*Task instructions:* Every line from the one bearing "See the attached" through the last line of the entries should be printed exactly, with no other output.

*Dataset records:*
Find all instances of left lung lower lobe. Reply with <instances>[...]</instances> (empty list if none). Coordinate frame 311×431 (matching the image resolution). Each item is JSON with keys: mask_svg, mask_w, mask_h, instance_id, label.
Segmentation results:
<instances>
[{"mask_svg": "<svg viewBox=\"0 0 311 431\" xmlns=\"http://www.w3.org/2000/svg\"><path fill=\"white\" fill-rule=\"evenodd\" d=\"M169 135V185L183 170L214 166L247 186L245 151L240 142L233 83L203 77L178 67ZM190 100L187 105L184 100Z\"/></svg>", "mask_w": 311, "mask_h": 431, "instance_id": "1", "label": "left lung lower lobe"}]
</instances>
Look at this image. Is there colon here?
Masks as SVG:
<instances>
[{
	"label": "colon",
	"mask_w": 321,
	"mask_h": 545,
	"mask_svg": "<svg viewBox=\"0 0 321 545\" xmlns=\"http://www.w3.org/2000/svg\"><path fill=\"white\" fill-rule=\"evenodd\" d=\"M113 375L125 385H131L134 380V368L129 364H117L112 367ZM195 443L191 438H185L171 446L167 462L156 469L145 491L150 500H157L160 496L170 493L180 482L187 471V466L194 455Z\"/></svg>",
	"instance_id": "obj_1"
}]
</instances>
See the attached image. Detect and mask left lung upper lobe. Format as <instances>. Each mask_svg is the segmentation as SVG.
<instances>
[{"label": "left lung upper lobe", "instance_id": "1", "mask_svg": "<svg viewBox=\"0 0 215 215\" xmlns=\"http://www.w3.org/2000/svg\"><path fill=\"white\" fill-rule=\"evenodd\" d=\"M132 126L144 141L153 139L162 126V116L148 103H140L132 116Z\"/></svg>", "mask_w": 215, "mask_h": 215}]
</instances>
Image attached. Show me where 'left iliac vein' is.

*Exercise result:*
See the attached image. Detect and mask left lung upper lobe. Format as <instances>. Each mask_svg is the segmentation as SVG.
<instances>
[{"label": "left lung upper lobe", "instance_id": "1", "mask_svg": "<svg viewBox=\"0 0 215 215\" xmlns=\"http://www.w3.org/2000/svg\"><path fill=\"white\" fill-rule=\"evenodd\" d=\"M132 126L144 141L153 139L162 126V116L148 103H140L132 116Z\"/></svg>", "mask_w": 215, "mask_h": 215}]
</instances>
Image attached. Show me where 'left iliac vein' is.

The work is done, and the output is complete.